$\displaystyle a_n = \frac{ (6 n + 6) 6^{n + 3} }{ 4^{n} }
$
Can someone please explain the steps of solving this
-Thanks
If $\displaystyle \lim_{n \to \infty} \left| \frac{a_{n+1}}{a_n} \right| < 1$, then $\displaystyle \sum a_n$ is absolutely convergent.
So: $\displaystyle \lim_{n \to \infty} \left|\frac{a_{n+1}}{a_n}\right| = \lim_{n \to \infty} \left| {\color{red}a_{n+1}} \cdot {\color{blue}\frac{1}{a_n}} \right| = \lim_{n \to \infty} \left| {\color{red}\frac{\left(6(n+1) + 6\right)6^{(n+1)+3}}{4^{n+1}}} \cdot {\color{blue}\frac{4^n}{(6n + 6)6^{n+3}}}\right| = \hdots $
See where you can go from here. Post back any specific problems you may have.
Well simplifying a bit we get: $\displaystyle \lim_{n \to \infty} \left| \frac{\left(6n+ 12\right)6^{n+4}}{4^{n+1}} \cdot \frac{4^n}{(6n + 6)6^{n+3}}\right|$
Make use of the property that: $\displaystyle \frac{a^m}{a^n} = a^{m-n}$
So we get: $\displaystyle = \lim_{n \to \infty} \left| \frac{6n+12}{6n+6} \cdot 4^{n-(n+1)} \cdot 6^{n+4 - (n+3)}\right| = \lim_{n \to \infty} \left| \frac{6n+12}{6n+6} \cdot \frac{6}{4}\right| = \cdots$
So I realized that I was able to simplify this correctly.
so I pull out $\displaystyle 3/2$ then $\displaystyle \lim_{n \to \infty} \left| \frac{6n+12}{6n+6} \cdot \right|$
so top is approaching infinity faster than the bottom. Does this mean that it's 1?

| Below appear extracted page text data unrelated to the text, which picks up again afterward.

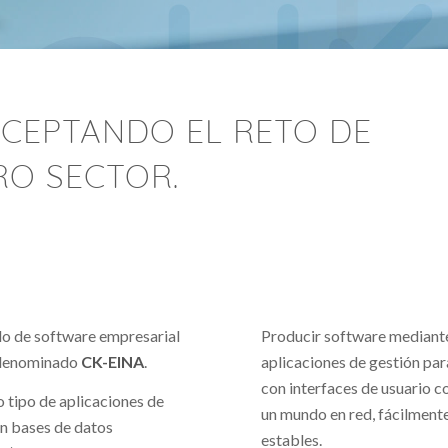
ACEPTANDO EL RETO DE
RO SECTOR.
lo de software empresarial
Producir software mediant
 denominado
CK-EINA
.
aplicaciones de gestión par
con interfaces de usuario c
o tipo de aplicaciones de
un mundo en red, fácilmente
on bases de datos
estables.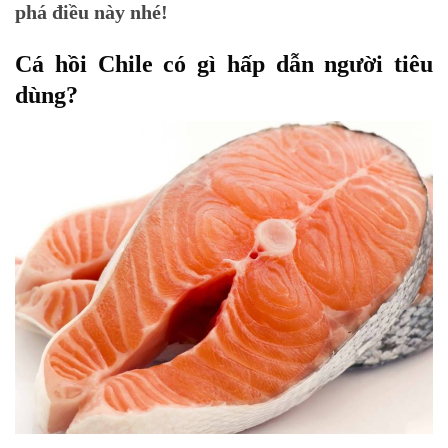
phá điều này nhé!
Cá hồi Chile có gì hấp dẫn người tiêu
dùng?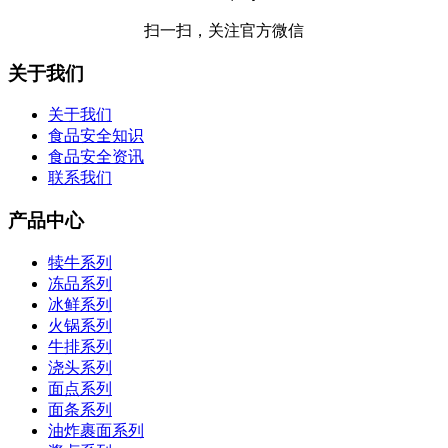
扫一扫，关注官方微信
关于我们
关于我们
食品安全知识
食品安全资讯
联系我们
产品中心
犊牛系列
冻品系列
冰鲜系列
火锅系列
牛排系列
浇头系列
面点系列
面条系列
油炸裹面系列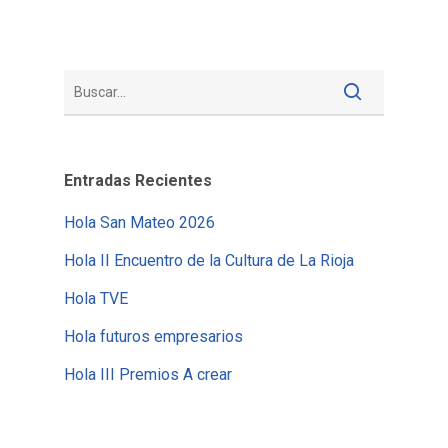
Entradas Recientes
Hola San Mateo 2026
Hola II Encuentro de la Cultura de La Rioja
Hola TVE
Hola futuros empresarios
Hola III Premios A crear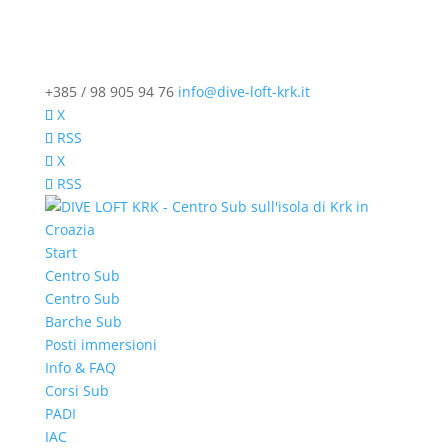
+385 / 98 905 94 76
info@dive-loft-krk.it
X
RSS
X
RSS
Start
Centro Sub
Centro Sub
Barche Sub
Posti immersioni
Info & FAQ
Corsi Sub
PADI
IAC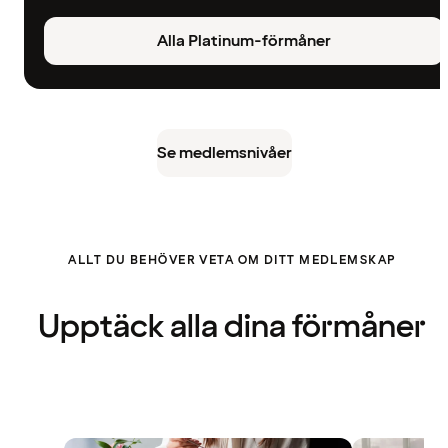
Alla Platinum-förmåner
Se medlemsnivåer
ALLT DU BEHÖVER VETA OM DITT MEDLEMSKAP
Upptäck alla dina förmåner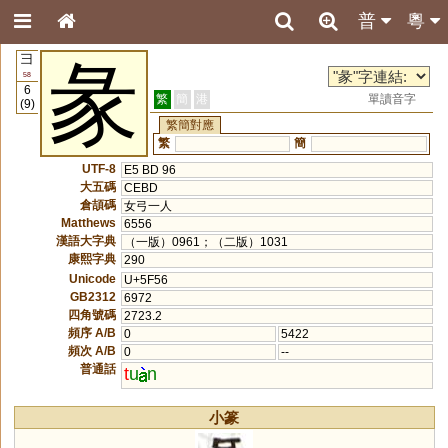
普
粵
彐
彖
58
6
繁
簡
港
單讀音字
(9)
繁簡對應
繁
簡
UTF-8
E5 BD 96
大五碼
CEBD
倉頡碼
女弓一人
Matthews
6556
漢語大字典
（一版）0961；（二版）1031
康熙字典
290
Unicode
U+5F56
GB2312
6972
四角號碼
2723.2
頻序 A/B
0
5422
頻次 A/B
0
--
普通話
t
u
n
小篆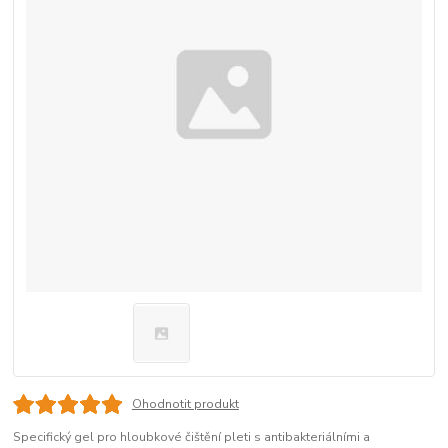
Ohodnotit produkt
Specifický gel pro hloubkové čištění pleti s antibakteriálními a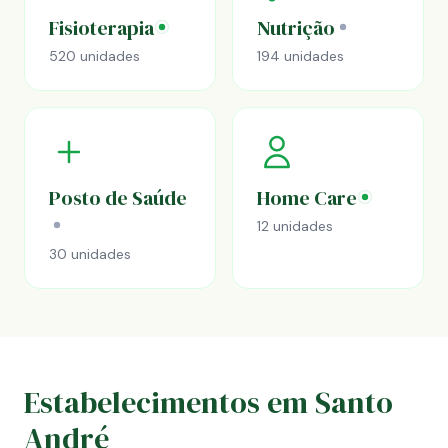
Fisioterapia
Nutrição
520 unidades
194 unidades
Posto de Saúde
Home Care
12 unidades
30 unidades
Estabelecimentos em Santo
André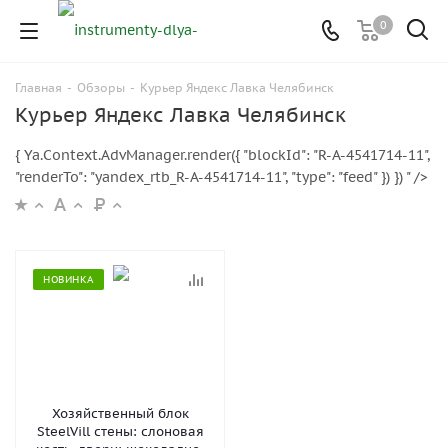
0
Главная
-
Обзоры
-
Курьер Яндекс Лавка Челябинск
Курьер Яндекс Лавка Челябинск
{ Ya.Context.AdvManager.render({ "blockId": "R-A-4541714-11",
"renderTo": "yandex_rtb_R-A-4541714-11", "type": "feed" }) }) " />
НОВИНКА
Хозяйственный блок
SteelVill стены: слоновая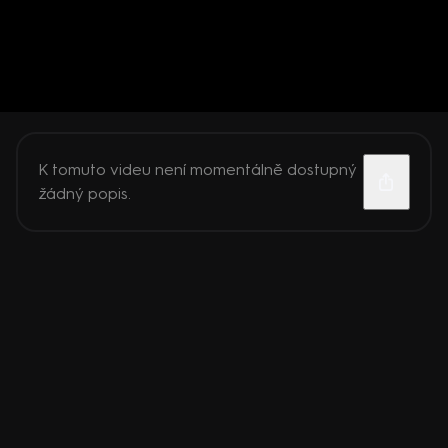
K tomuto videu není momentálně dostupný
žádný popis.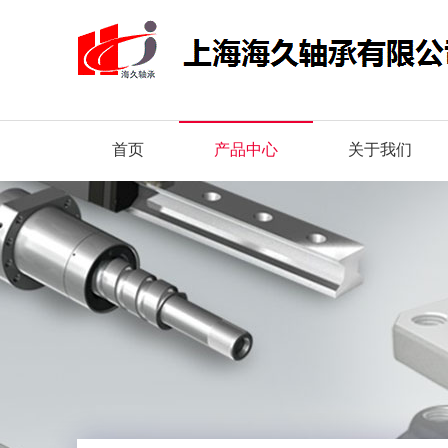
首页
产品中心
关于我们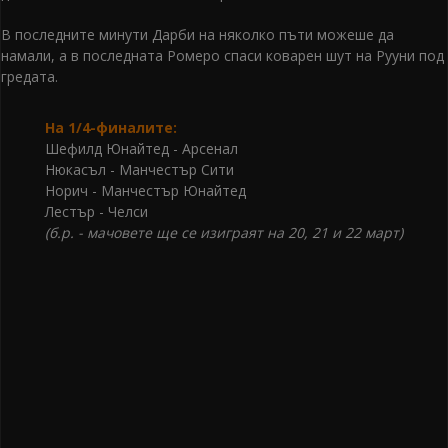
В последните минути Дарби на няколко пъти можеше да
намали, а в последната Ромеро спаси коварен шут на Рууни под
гредата.
На 1/4-финалите:
Шефилд Юнайтед - Арсенал
Нюкасъл - Манчестър Сити
Норич - Манчестър Юнайтед
Лестър - Челси
(б.р. - мачовете ще се изиграят на 20, 21 и 22 март)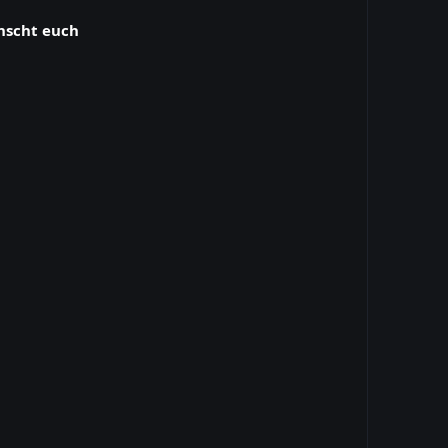
nscht euch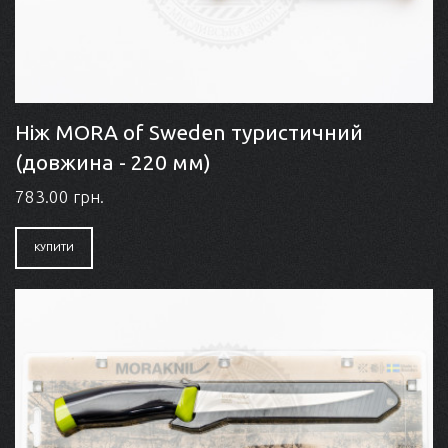
Ніж MORA of Sweden туристичний
(довжина - 220 мм)
783.00 грн.
КУПИТИ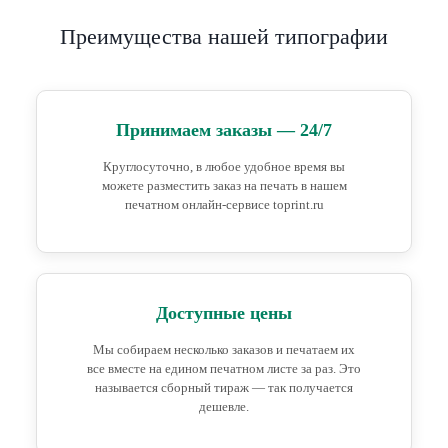
Преимущества нашей типографии
Принимаем заказы — 24/7
Круглосуточно, в любое удобное время вы
можете разместить заказ на печать в нашем
печатном онлайн-сервисе toprint.ru
Доступные цены
Мы собираем несколько заказов и печатаем их
все вместе на едином печатном листе за раз. Это
называется сборный тираж — так получается
дешевле.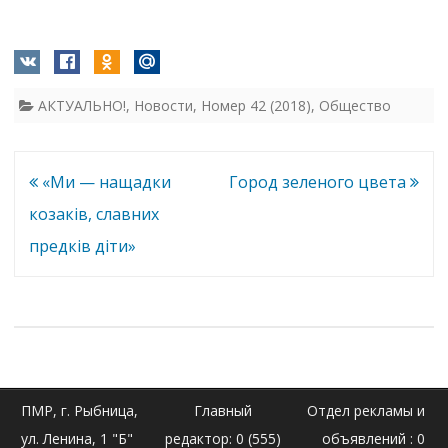
АКТУАЛЬНО!
,
Новости
,
Номер 42 (2018)
,
Общество
Навигация
«Ми — нащадки
Город зеленого цвета
по
козакiв, славних
записям
предкiв дiти»
ПМР, г. Рыбница,
Главный
Отдел рекламы и
ул. Ленина, 1 "Б"
редактор: 0 (555)
объявлений : 0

So the limit is $\displaystyle 3/2$ and the ratio test is inconclusive. But will the series converge or diverge by another test?
For some random reason, the program that I use to do my homework would not accept the correct answer. After 37th times, it finally accepted the answer. and I believe that I typed the same correct answer about 34 times.
anyway thanks for clearing my doubt.